* _Problem statement_
Reproduce every entry exactly and leave its pictures out.

[Page segmentation data]
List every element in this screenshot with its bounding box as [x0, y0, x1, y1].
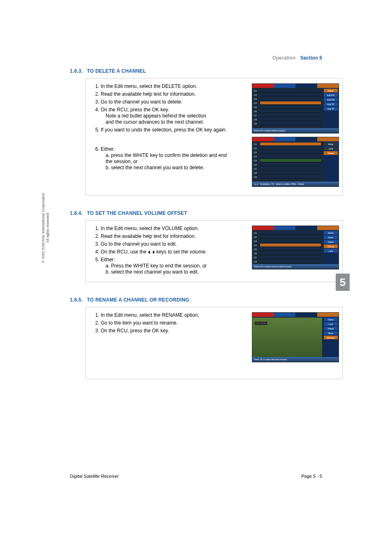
page-footer: Digital Satellite Receiver Page 5 - 5 — [70, 474, 322, 479]
step-163-6-lead: Either: — [101, 146, 115, 152]
block-164-text: In the Edit menu, select the VOLUME opti… — [92, 226, 231, 277]
step-163-6-b: b. select the next channel you want to d… — [106, 165, 231, 171]
step-163-2: Read the available help text for informa… — [101, 91, 231, 97]
step-164-5: Either: a. Press the WHITE key to end th… — [101, 257, 231, 275]
tv-163-1-side-4: Add TP — [324, 107, 338, 111]
step-163-4-text: On the RCU, press the OK key. — [101, 107, 169, 113]
tv-164: Name Move Delete Volume Lock 121 122 123… — [252, 226, 339, 269]
step-164-5-a: a. Press the WHITE key to end the sessio… — [106, 263, 231, 269]
copyright-line2: All rights reserved — [46, 213, 50, 243]
block-165-images: Name Lock Delete Move Rename NO TITLE Pr… — [252, 312, 338, 366]
heading-164-title: TO SET THE CHANNEL VOLUME OFFSET — [87, 210, 187, 216]
tv-163-1-side-1: Edit PID — [324, 93, 338, 97]
tv-163-2-tab-1: Lock — [324, 147, 338, 150]
tv-163-1: Delete Edit PID Add PID Edit TP Add TP 1… — [252, 83, 339, 134]
tv-164-side-2: Delete — [324, 240, 338, 244]
tv-163-1-side-2: Add PID — [324, 98, 338, 101]
footer-left: Digital Satellite Receiver — [70, 474, 119, 479]
tv-163-2-tab-0: Move — [324, 142, 338, 146]
step-164-5-lead: Either: — [101, 257, 115, 263]
tv-165-side-4: Rename — [324, 336, 338, 339]
header-operation: Operation — [272, 55, 296, 61]
tv-163-1-side-0: Delete — [324, 89, 338, 92]
heading-165-num: 1.6.5. — [70, 297, 85, 303]
step-164-4-post: keys to set the volume. — [156, 249, 207, 255]
tv-164-side-4: Lock — [324, 249, 338, 253]
block-164: In the Edit menu, select the VOLUME opti… — [85, 220, 343, 282]
tv-165-title-label: NO TITLE — [255, 322, 267, 325]
steps-164: In the Edit menu, select the VOLUME opti… — [92, 226, 231, 275]
arrow-right-icon — [153, 251, 155, 254]
tv-165-side-0: Name — [324, 318, 338, 321]
step-163-4-note2: and the cursor advances to the next chan… — [106, 119, 231, 125]
tv-163-1-prompt: Press OK to select Delete function — [252, 128, 339, 133]
heading-165-title: TO RENAME A CHANNEL OR RECORDING — [87, 297, 189, 303]
steps-163-b: Either: a. press the WHITE key to confir… — [92, 146, 231, 171]
step-163-3: Go to the channel you want to delete. — [101, 99, 231, 105]
tv-165: Name Lock Delete Move Rename NO TITLE Pr… — [252, 312, 339, 362]
section-edge-tab: 5 — [336, 274, 350, 291]
step-163-6: Either: a. press the WHITE key to confir… — [101, 146, 231, 171]
steps-163-a: In the Edit menu, select the DELETE opti… — [92, 83, 231, 133]
header-section: Section 5 — [300, 55, 322, 61]
heading-163-title: TO DELETE A CHANNEL — [87, 68, 146, 74]
footer-right: Page 5 - 5 — [301, 474, 322, 479]
step-163-5: If you want to undo the selection, press… — [101, 127, 231, 133]
steps-165: In the Edit menu, select the RENAME opti… — [92, 312, 231, 334]
tv-163-2-prompt: ◄ ► : Navigation; OK : Select to delete;… — [252, 182, 339, 187]
step-164-3: Go to the channel you want to edit. — [101, 241, 231, 247]
step-164-2: Read the available help text for informa… — [101, 233, 231, 240]
step-163-4: On the RCU, press the OK key. Note a red… — [101, 107, 231, 125]
arrow-left-icon — [148, 251, 150, 254]
tv-164-prompt: Press OK to select volume offset functio… — [252, 264, 339, 269]
block-164-images: Name Move Delete Volume Lock 121 122 123… — [252, 226, 338, 273]
heading-163: 1.6.3. TO DELETE A CHANNEL — [70, 68, 343, 74]
step-163-4-note1: Note a red bullet appears behind the sel… — [106, 113, 231, 119]
block-165: In the Edit menu, select the RENAME opti… — [85, 307, 343, 379]
heading-164: 1.6.4. TO SET THE CHANNEL VOLUME OFFSET — [70, 210, 343, 216]
block-165-text: In the Edit menu, select the RENAME opti… — [92, 312, 231, 336]
step-164-1: In the Edit menu, select the VOLUME opti… — [101, 226, 231, 232]
step-163-1: In the Edit menu, select the DELETE opti… — [101, 83, 231, 90]
step-164-4-pre: On the RCU, use the — [101, 249, 146, 255]
copyright-line1: © 2002 EchoStar International Corporatio… — [41, 193, 45, 263]
tv-164-side-1: Move — [324, 235, 338, 239]
heading-165: 1.6.5. TO RENAME A CHANNEL OR RECORDING — [70, 297, 343, 303]
copyright-side: © 2002 EchoStar International Corporatio… — [41, 193, 50, 263]
tv-163-2-tab-2: Delete — [324, 151, 338, 155]
tv-165-side-1: Lock — [324, 322, 338, 326]
step-163-6-a: a. press the WHITE key to confirm the de… — [106, 152, 231, 165]
step-164-4: On the RCU, use the keys to set the volu… — [101, 249, 231, 255]
page: Operation Section 5 © 2002 EchoStar Inte… — [0, 0, 392, 555]
step-165-1: In the Edit menu, select the RENAME opti… — [101, 312, 231, 318]
tv-163-2: Move Lock Delete 121 122 123 124 125 126… — [252, 137, 339, 187]
heading-164-num: 1.6.4. — [70, 210, 85, 216]
tv-165-side-3: Move — [324, 331, 338, 335]
tv-165-prompt: Press OK to select Rename function — [252, 357, 339, 362]
tv-164-side-3: Volume — [324, 244, 338, 248]
heading-163-num: 1.6.3. — [70, 68, 85, 74]
block-163-images: Delete Edit PID Add PID Edit TP Add TP 1… — [252, 83, 338, 190]
block-163-text: In the Edit menu, select the DELETE opti… — [92, 83, 231, 173]
step-165-3: On the RCU, press the OK key. — [101, 328, 231, 334]
tv-163-1-side-3: Edit TP — [324, 102, 338, 106]
step-164-5-b: b. select the next channel you want to e… — [106, 269, 231, 275]
step-165-2: Go to the item you want to rename. — [101, 320, 231, 326]
tv-165-side-2: Delete — [324, 327, 338, 330]
block-163: In the Edit menu, select the DELETE opti… — [85, 78, 343, 196]
tv-164-side-0: Name — [324, 231, 338, 235]
page-header: Operation Section 5 — [272, 55, 322, 61]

* _Response below_
List every element in this screenshot with its bounding box as [x0, y0, x1, y1].
page-footer: Digital Satellite Receiver Page 5 - 5 — [70, 474, 322, 479]
step-163-6-lead: Either: — [101, 146, 115, 152]
block-164-text: In the Edit menu, select the VOLUME opti… — [92, 226, 231, 277]
step-163-6-b: b. select the next channel you want to d… — [106, 165, 231, 171]
step-163-2: Read the available help text for informa… — [101, 91, 231, 97]
step-164-5: Either: a. Press the WHITE key to end th… — [101, 257, 231, 275]
tv-163-1-side-4: Add TP — [324, 107, 338, 111]
step-163-4-text: On the RCU, press the OK key. — [101, 107, 169, 113]
tv-164: Name Move Delete Volume Lock 121 122 123… — [252, 226, 339, 269]
step-164-5-a: a. Press the WHITE key to end the sessio… — [106, 263, 231, 269]
copyright-line2: All rights reserved — [46, 213, 50, 243]
block-165-images: Name Lock Delete Move Rename NO TITLE Pr… — [252, 312, 338, 366]
heading-164-title: TO SET THE CHANNEL VOLUME OFFSET — [87, 210, 187, 216]
tv-163-1-side-1: Edit PID — [324, 93, 338, 97]
tv-163-2-tab-1: Lock — [324, 147, 338, 150]
tv-163-1: Delete Edit PID Add PID Edit TP Add TP 1… — [252, 83, 339, 134]
tv-164-side-2: Delete — [324, 240, 338, 244]
tv-163-1-side-2: Add PID — [324, 98, 338, 101]
footer-left: Digital Satellite Receiver — [70, 474, 119, 479]
tv-163-2-tab-0: Move — [324, 142, 338, 146]
step-164-5-lead: Either: — [101, 257, 115, 263]
tv-165-side-4: Rename — [324, 336, 338, 339]
header-operation: Operation — [272, 55, 296, 61]
tv-163-1-side-0: Delete — [324, 89, 338, 92]
heading-165-num: 1.6.5. — [70, 297, 85, 303]
step-164-4-post: keys to set the volume. — [156, 249, 207, 255]
tv-164-side-4: Lock — [324, 249, 338, 253]
block-164: In the Edit menu, select the VOLUME opti… — [85, 220, 343, 282]
tv-165-title-label: NO TITLE — [255, 322, 267, 325]
steps-164: In the Edit menu, select the VOLUME opti… — [92, 226, 231, 275]
arrow-right-icon — [153, 251, 155, 254]
tv-165-side-0: Name — [324, 318, 338, 321]
step-163-4-note2: and the cursor advances to the next chan… — [106, 119, 231, 125]
tv-163-1-prompt: Press OK to select Delete function — [252, 128, 339, 133]
heading-165-title: TO RENAME A CHANNEL OR RECORDING — [87, 297, 189, 303]
steps-163-b: Either: a. press the WHITE key to confir… — [92, 146, 231, 171]
step-163-3: Go to the channel you want to delete. — [101, 99, 231, 105]
tv-165: Name Lock Delete Move Rename NO TITLE Pr… — [252, 312, 339, 362]
section-edge-tab: 5 — [336, 274, 350, 291]
step-163-6: Either: a. press the WHITE key to confir… — [101, 146, 231, 171]
steps-163-a: In the Edit menu, select the DELETE opti… — [92, 83, 231, 133]
header-section: Section 5 — [300, 55, 322, 61]
heading-163-title: TO DELETE A CHANNEL — [87, 68, 146, 74]
footer-right: Page 5 - 5 — [301, 474, 322, 479]
step-163-5: If you want to undo the selection, press… — [101, 127, 231, 133]
steps-165: In the Edit menu, select the RENAME opti… — [92, 312, 231, 334]
tv-163-2-prompt: ◄ ► : Navigation; OK : Select to delete;… — [252, 182, 339, 187]
step-164-3: Go to the channel you want to edit. — [101, 241, 231, 247]
step-164-2: Read the available help text for informa… — [101, 233, 231, 240]
step-163-4: On the RCU, press the OK key. Note a red… — [101, 107, 231, 125]
arrow-left-icon — [148, 251, 150, 254]
tv-164-prompt: Press OK to select volume offset functio… — [252, 264, 339, 269]
block-164-images: Name Move Delete Volume Lock 121 122 123… — [252, 226, 338, 273]
heading-163: 1.6.3. TO DELETE A CHANNEL — [70, 68, 343, 74]
step-163-4-note1: Note a red bullet appears behind the sel… — [106, 113, 231, 119]
block-165: In the Edit menu, select the RENAME opti… — [85, 307, 343, 379]
heading-164: 1.6.4. TO SET THE CHANNEL VOLUME OFFSET — [70, 210, 343, 216]
block-165-text: In the Edit menu, select the RENAME opti… — [92, 312, 231, 336]
step-164-1: In the Edit menu, select the VOLUME opti… — [101, 226, 231, 232]
step-163-1: In the Edit menu, select the DELETE opti… — [101, 83, 231, 90]
step-164-4-pre: On the RCU, use the — [101, 249, 146, 255]
copyright-line1: © 2002 EchoStar International Corporatio… — [41, 193, 45, 263]
tv-164-side-1: Move — [324, 235, 338, 239]
heading-165: 1.6.5. TO RENAME A CHANNEL OR RECORDING — [70, 297, 343, 303]
copyright-side: © 2002 EchoStar International Corporatio… — [41, 193, 50, 263]
tv-163-2-tab-2: Delete — [324, 151, 338, 155]
tv-165-side-1: Lock — [324, 322, 338, 326]
step-163-6-a: a. press the WHITE key to confirm the de… — [106, 152, 231, 165]
step-164-4: On the RCU, use the keys to set the volu… — [101, 249, 231, 255]
page: Operation Section 5 © 2002 EchoStar Inte… — [0, 0, 392, 555]
step-165-1: In the Edit menu, select the RENAME opti… — [101, 312, 231, 318]
tv-163-2: Move Lock Delete 121 122 123 124 125 126… — [252, 137, 339, 187]
heading-164-num: 1.6.4. — [70, 210, 85, 216]
tv-165-side-3: Move — [324, 331, 338, 335]
tv-165-prompt: Press OK to select Rename function — [252, 357, 339, 362]
tv-164-side-3: Volume — [324, 244, 338, 248]
heading-163-num: 1.6.3. — [70, 68, 85, 74]
block-163-images: Delete Edit PID Add PID Edit TP Add TP 1… — [252, 83, 338, 190]
block-163-text: In the Edit menu, select the DELETE opti… — [92, 83, 231, 173]
step-165-3: On the RCU, press the OK key. — [101, 328, 231, 334]
tv-163-1-side-3: Edit TP — [324, 102, 338, 106]
step-164-5-b: b. select the next channel you want to e… — [106, 269, 231, 275]
step-165-2: Go to the item you want to rename. — [101, 320, 231, 326]
tv-165-side-2: Delete — [324, 327, 338, 330]
block-163: In the Edit menu, select the DELETE opti… — [85, 78, 343, 196]
tv-164-side-0: Name — [324, 231, 338, 235]
page-header: Operation Section 5 — [272, 55, 322, 61]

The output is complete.